California is Reagan country, but the state's Democrats have a big stake in Walter Mondale's bringing his presidential campaign here. Mr. Mondale and vice-presidential nominee Geraldine Ferraro will make fund-raising appearances in California, and party officials hope that instead using that money to campaign elsewhere the candidates will spend it here.
A strong Democratic turnout in November is especially important, state party leaders say, not so much to maintain control of the legislature or even for the presidential race, but to defeat a pack of Republican-inspired ballot initiatives that strike at the heart of the Democratic Party and constituency.
State Democrats expect to spend more than $4 million on campaigns countering initiatives that deal with campaign spending, reapportionment of congressional districts, welfare spending, and an effort to keep municipalities from raising taxes to compensate for Proposition 13 losses.
That effort could produce a reverse coattail effect benefiting Mondale; and Mickey Kantor, California campaign chairman for the former vice-president, says he views the anti-initiative drive as a plus for the presidential ticket.
''We're not writing California off,'' Mr.
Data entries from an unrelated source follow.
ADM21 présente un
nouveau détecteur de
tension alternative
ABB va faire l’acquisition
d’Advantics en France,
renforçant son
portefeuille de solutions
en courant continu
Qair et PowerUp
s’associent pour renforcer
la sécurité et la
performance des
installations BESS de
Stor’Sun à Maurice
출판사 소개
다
Kantor insists. But specific state campaign plans have not been made, he explains.
''I'm convinced they're making California a priority state,'' said US Sen. Alan Cranston, following a July 25 conversation with Robert Beckel, Mondale's national campaign chairman.
Michael Roos, majority floor leader in the state Assembly, concurs, suggesting that priorities will be clear only when the campaign begins in earnest - say, in October. But he adds, ''Clearly, since 1980 or even '76, the upper ticket hasn't been dragging the lower part, it's been the lower pulling the upper on its coattails. If Mondale runs close (in California), it'll be because we've dragged him.''
California Democrats want the presidential ticket to carry its weight in the state, and they think it can, largely because of the excitement Geraldine Ferraro has added. The thought that Mondale and Ferraro might come into the state to raise money and then use most of it elsewhere discomfits them.
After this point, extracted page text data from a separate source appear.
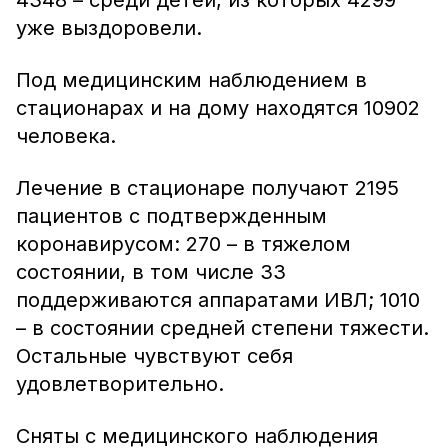
4348 – среди детей, из которых 4299
уже выздоровели.
Под медицинским наблюдением в
стационарах и на дому находятся 10902
человека.
Лечение в стационаре получают 2195
пациентов с подтвержденным
коронавирусом: 270 – в тяжелом
состоянии, в том числе 33
поддерживаются аппаратами ИВЛ; 1010
– в состоянии средней степени тяжести.
Остальные чувствуют себя
удовлетворительно.
Сняты с медицинского наблюдения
California has not gone Democratic in a presidential election since Lyndon Johnson carried the state against Barry Goldwater in 1964, and that factor has discouraged Democratic candidates from spending much time or money on the state. In 1980, President Carter conceded to Ronald Reagan before the polls closed here - an incident that heightens the feeling by California Democrats that the state could be written off by Mondale strategists.
They are looking for an early commitment from Mondale that he will campaign seriously on Reagan's home turf. State Democratic chairman Peter Kelly says he has been negotiating with the Mondale campaign to plow a ''six-figure'' sum of money back into California from funds raised here.
US Rep. Tony Coelho of California, who chairs the Democrat's Congressional Campaign Committee, says the six figure sum would be ''a kind of down payment,'' because ''California is a state that's going to raise a lot of money, and they can't say 'we want to export your money but not do anything for your state.' ''
''I worry about any taking of the natural resources out of California that ought to be used in California by the national ticket,'' says Willie Brown, speaker of the state Assembly. Democrats here want the money put back into voter registration drives, direct mailings, and get-out-the vote projects.
''Democrats (in California) have to run a campaign with or without Mondale because there are three or four propositions (on the ballot) injurious to the party. We'll get help from the Mondale people - how much help I don't know,'' says state Treasurer Jesse Unruh, one of the California's most powerful Democrats.
One political reality, he points out, is that ''if there's a better chance of carrying enough other states,'' it would be logical to focus campaign energy there instead of California, even though it does have the largest block of electoral votes, 47.
Representative Coelho says if there weren't a chance for Mondale to win, Californians wouldn't expect him to expend resources here. But Democrats here tick off a number of reasons why they think Mondale could win in Reagan's home state - chief among them the excitement Ferraro has generated here.
Former state party chairman Bert Coffey says the Ferraro element ''has changed the whole picture in California.''
Other factors favorable to the Democratic ticket in California here include:
* The ''California tone'' set by the successful convention and the consideration of Californians Dianne Feinstein and Tom Bradley as vice-presidential material.
* The enormous volunteer network left over from the convention and ready to be employed in the campaign.
* Special-interest group support on issues like the nuclear freeze and environmentalism - issues on which Reagan is considered vulnerable.
* A large minority population - chiefly Hispanics - that is expected to vote Democratic but needs to be tapped through registration drives.